The discussions provided a critical platform in opening up the discourse around GBV on campus and raising awareness on what GBV entails and on the available reporting mechanisms, both on campus and within the national institutional structure.

Speaking at the panel discussion at Bunda College, Chisomo Kaufulu, EngenderHealth Malawi’s Project Director, said, “EngenderHealth is committed to reaching out to college students to raise awareness and stimulate action to address GBV at campuses. These panel discussions have revealed the need to sustain the discourse on GBV and work with college authorities and students to address GBV.”

As next steps, EngenderHealth intends to further engage with the university administration and students to set up comprehensive prevention and response strategies within the campus premises. EngenderHealth will continue building capacity of gender foundations at the campuses and facilitating GBV training for the administration, staff, and students, to dispel beliefs that perpetuate GBV on campus.

Students from Bunda singing GBV tailor-made song on occurrence and how to end GBV at campus level.

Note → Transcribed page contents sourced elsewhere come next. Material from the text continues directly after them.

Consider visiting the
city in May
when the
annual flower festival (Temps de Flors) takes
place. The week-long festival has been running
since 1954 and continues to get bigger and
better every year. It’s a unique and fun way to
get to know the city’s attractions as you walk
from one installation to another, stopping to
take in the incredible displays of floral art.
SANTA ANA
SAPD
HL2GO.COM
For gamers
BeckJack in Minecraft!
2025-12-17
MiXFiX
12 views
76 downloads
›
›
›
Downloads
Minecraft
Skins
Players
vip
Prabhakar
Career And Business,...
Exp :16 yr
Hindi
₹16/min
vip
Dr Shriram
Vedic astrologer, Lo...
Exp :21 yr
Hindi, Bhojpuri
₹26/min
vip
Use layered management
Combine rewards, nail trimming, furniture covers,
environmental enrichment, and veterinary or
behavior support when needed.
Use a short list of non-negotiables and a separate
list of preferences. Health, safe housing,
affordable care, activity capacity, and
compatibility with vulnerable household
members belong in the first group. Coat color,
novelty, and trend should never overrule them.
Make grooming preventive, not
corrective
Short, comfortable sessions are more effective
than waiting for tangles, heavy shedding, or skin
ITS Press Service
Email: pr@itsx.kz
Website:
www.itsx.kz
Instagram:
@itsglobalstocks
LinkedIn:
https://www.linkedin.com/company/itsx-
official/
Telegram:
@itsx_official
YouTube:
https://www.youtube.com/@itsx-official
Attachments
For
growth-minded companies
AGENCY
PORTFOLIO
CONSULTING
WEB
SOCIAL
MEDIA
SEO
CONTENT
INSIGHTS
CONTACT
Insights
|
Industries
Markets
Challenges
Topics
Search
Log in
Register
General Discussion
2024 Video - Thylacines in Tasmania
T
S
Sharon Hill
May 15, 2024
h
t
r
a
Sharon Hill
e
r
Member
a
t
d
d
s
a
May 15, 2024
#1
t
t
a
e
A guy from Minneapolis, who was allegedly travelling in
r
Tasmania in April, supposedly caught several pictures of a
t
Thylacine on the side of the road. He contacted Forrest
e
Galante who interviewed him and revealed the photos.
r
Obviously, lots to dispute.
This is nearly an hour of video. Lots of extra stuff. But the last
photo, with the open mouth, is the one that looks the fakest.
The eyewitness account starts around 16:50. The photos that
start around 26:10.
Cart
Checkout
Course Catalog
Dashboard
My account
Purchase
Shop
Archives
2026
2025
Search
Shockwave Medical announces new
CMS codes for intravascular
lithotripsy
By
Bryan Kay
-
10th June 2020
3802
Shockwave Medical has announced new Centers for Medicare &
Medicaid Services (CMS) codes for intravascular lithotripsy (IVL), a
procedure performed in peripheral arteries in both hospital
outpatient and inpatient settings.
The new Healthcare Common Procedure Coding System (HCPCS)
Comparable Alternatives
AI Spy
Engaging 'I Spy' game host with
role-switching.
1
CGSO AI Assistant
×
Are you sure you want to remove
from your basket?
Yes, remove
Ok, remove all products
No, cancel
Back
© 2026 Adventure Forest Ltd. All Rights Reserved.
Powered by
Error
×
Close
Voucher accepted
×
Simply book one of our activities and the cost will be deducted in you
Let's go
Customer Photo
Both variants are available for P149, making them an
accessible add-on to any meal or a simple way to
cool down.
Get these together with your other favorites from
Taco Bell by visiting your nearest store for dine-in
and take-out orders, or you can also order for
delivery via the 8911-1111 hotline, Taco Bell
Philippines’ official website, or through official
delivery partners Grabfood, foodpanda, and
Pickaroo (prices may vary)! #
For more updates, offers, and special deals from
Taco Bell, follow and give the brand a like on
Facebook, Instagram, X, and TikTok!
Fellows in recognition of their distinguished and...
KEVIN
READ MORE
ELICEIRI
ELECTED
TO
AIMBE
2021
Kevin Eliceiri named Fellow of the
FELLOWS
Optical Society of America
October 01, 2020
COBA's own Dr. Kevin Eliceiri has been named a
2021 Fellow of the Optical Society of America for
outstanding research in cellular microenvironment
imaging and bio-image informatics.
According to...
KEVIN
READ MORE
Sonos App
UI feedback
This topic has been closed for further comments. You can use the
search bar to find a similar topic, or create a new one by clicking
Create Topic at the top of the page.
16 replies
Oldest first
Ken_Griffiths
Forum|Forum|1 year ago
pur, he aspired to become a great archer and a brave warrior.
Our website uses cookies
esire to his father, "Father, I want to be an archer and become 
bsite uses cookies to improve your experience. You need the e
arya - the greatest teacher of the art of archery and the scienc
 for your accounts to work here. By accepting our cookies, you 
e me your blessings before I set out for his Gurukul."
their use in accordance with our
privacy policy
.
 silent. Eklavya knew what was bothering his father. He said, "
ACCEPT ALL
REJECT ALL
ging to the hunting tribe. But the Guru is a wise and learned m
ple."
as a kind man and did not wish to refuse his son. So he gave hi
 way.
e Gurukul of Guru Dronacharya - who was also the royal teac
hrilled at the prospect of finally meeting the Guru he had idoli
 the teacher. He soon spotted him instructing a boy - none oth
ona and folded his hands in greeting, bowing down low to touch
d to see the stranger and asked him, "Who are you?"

EngenderHealth GBV Prevention and Services Project team to responding questions from the student participants at Bunda College.

Students from Bunda singing GBV tailor-made song on occurrence and how to end GBV at campus level.

EngenderHealth’s Essential Gender-Based Violence (GBV) Prevention and Services Project is a two-year U.S. Department of State–funded project. While Malawi has a strong legal framework, strong GBV and gender-related policies, and government support for a multisectoral approach to GBV, few survivors ever access formal services, and the incidence of GBV remains high. Even when people access formal services, the response mechanisms are often not comprehensive. The Essential GBV Prevention and Services Project seeks to focus on strengthening the coordination and enhancing the capacity of a range of stakeholders (including government, key members of civil society, organizations working with women and girls/men and boys, and gatekeepers of cultural and social norms—particularly traditional and faith leaders) to: coordinate a multisectoral approach to GBV prevention and response, strengthen linkages between and among multisectoral actors, improve overall legal response to GBV, and engage in GBV prevention efforts to address the root causes of GBV (e.g., gender inequality, patriarchy, and inequitable social and gender norms).